Organiser Hayley Hamlett, who is the voluntary sector support at One Community, said: ‘Today has all been about helping people to understand what is going on in their community.
‘Days like today are absolutely crucial in helping to show all the amazing work and organisations here.’
At least 10 different groups took part in the procession.Among them was Cancer Research UK, Y Services, the Rainbow Centre, Abbie’s Heroes, and Friends Through Pain.
However, the biggest contingent to get their marching shoes on came from the Gosport Gang Show, whose performers came out in force.
Angie Shepherdson from the Gang Show said the day was fantastic in helping the group promote its next show at Ferneham Hall – which opens on April 10. She said: ‘The day has been fantastic. It’s been really good fun and just a really jolly event to be part of.’
The team, which is made up of performers aged from eight to 80, took the opportunity to hand out leaflets for their show.
Trevor Smith, from the Gang Show, admitted it was eye-opening to see so many different charities and groups taking part.
‘All the people in the voluntary sector are like the unsung heroes of the community,’ he added. ‘People don’t realise how much of their community is involved in it.’
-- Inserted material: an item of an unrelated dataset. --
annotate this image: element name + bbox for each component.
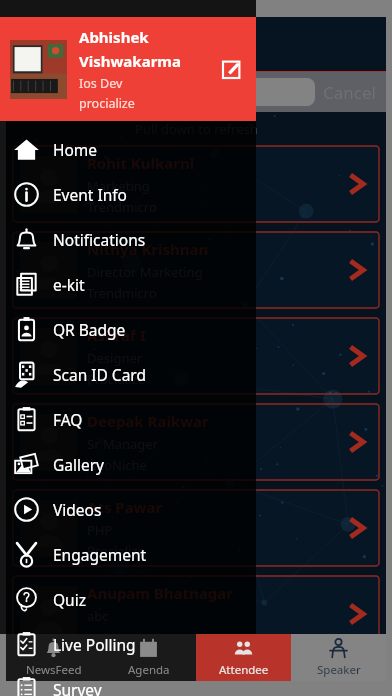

Penny Raymond, manger at the Highland Hub, in Highlands Road, was dressed up as a dog for the walk and loved every minute of it. ‘It was really fun,’ she said. ‘The kids loved it when I was pooping as a dog.’
Hayley added there were plenty of opportunities for people to volunteer across the area - or to simply take part in different activities and make new friends.
‘There’s something out there to help everybody or for people to get involved in,’ she said. ‘We’re just here flagshipping all the great work going on in the area.’